* **Exercise**
Transcribe all of the data exactly. Images stay out.

* **Collection entries**
::::

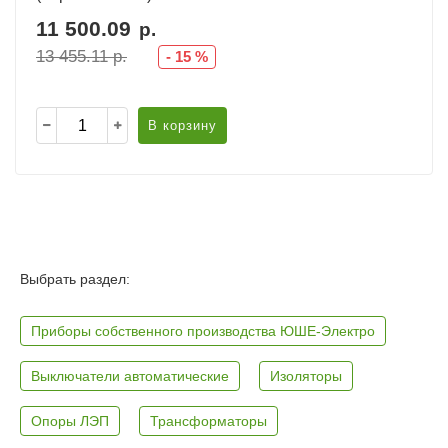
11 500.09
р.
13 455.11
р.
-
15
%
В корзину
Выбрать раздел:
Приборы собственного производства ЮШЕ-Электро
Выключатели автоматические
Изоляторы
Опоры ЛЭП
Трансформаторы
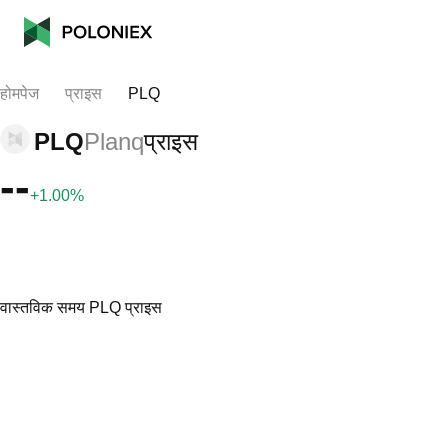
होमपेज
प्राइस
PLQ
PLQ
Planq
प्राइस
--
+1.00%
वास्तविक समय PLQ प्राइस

::::

* **Solution**
11 500.09
р.
13 455.11
р.
-
15
%
В корзину
Выбрать раздел:
Приборы собственного производства ЮШЕ-Электро
Выключатели автоматические
Изоляторы
Опоры ЛЭП
Трансформаторы
होमपेज
प्राइस
PLQ
PLQ
Planq
प्राइस
--
+1.00%
वास्तविक समय PLQ प्राइस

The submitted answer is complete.